About NaNDA

NaNDA is moving! Check out our curated NaNDA data, browse our variables, and find related publications at ICPSR.

The National Neighborhood Data Archive (NaNDA) is a publicly available data archive containing contextual measures for locations across the United States. NaNDA offers theoretically derived, spatially referenced, nationwide measures of the physical and social environment.

Each NaNDA dataset represents a set of measures on a single topic of interest. Examples of topics to be found in NaNDA (now or in the future) include socioeconomic disadvantage and affluence, walkability, crime, land use, recreational centers, libraries, fast food, climate, healthcare, housing, public transit, and more. Measures are available at multiple levels of spatial scale, from county to census tract to block group. New measures and spatial scales are added regularly.
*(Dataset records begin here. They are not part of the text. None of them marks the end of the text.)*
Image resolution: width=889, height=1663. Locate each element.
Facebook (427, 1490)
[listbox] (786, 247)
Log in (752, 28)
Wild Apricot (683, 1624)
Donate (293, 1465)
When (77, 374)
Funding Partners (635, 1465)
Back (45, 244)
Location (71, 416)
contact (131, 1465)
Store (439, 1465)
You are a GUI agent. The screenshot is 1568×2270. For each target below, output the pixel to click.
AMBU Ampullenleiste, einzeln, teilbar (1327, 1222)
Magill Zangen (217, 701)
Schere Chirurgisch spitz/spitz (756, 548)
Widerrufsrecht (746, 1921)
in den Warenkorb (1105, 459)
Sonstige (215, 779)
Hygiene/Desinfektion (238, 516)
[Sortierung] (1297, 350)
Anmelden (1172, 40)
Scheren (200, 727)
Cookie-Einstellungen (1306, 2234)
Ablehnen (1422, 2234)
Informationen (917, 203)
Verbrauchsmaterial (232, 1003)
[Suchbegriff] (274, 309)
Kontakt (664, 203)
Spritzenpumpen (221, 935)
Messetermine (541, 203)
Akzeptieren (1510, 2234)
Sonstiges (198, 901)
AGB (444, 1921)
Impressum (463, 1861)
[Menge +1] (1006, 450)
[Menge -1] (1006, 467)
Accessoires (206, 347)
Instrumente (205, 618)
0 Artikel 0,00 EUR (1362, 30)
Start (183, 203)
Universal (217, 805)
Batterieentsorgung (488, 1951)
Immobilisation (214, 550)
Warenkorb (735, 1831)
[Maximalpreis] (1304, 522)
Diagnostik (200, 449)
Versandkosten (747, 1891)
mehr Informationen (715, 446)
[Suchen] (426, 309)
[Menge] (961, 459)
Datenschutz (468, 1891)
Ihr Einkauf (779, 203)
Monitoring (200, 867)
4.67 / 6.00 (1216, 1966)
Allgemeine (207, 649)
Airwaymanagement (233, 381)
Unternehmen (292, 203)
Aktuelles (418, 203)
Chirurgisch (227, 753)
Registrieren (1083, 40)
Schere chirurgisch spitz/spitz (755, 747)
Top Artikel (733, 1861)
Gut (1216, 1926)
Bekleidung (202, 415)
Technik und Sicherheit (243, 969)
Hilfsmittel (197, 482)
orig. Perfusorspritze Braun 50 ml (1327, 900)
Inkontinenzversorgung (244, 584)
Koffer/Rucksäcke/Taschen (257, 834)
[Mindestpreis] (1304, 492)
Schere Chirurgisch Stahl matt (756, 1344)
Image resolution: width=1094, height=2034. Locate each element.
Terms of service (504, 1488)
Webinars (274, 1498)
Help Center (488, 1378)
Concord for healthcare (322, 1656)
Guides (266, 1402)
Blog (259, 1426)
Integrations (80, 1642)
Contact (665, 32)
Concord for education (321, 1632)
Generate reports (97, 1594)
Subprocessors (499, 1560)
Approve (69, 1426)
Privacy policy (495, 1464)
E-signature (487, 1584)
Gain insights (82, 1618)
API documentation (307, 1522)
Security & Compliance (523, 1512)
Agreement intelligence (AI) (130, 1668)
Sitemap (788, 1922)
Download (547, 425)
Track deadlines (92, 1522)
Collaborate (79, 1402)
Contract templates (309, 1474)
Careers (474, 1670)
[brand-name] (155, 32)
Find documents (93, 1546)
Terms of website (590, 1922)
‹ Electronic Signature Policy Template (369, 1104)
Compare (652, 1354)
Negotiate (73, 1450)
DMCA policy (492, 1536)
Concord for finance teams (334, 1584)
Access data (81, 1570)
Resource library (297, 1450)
Anyone with research questions that address "place" – researchers, students, clinicians, policy makers, public health departments, and community organizations, among others – can download NaNDA contextual measures and link them with other data sources (such as survey data, cohort studies, electronic medical records, or other microdata).

NaNDA is administered by the Social Environment and Health program at the University of Michigan Institute for Social Research. Funding for NaNDA comes from the National Institute on Aging and the National Institute on Disability, Independent Living, and Rehabilitation Research.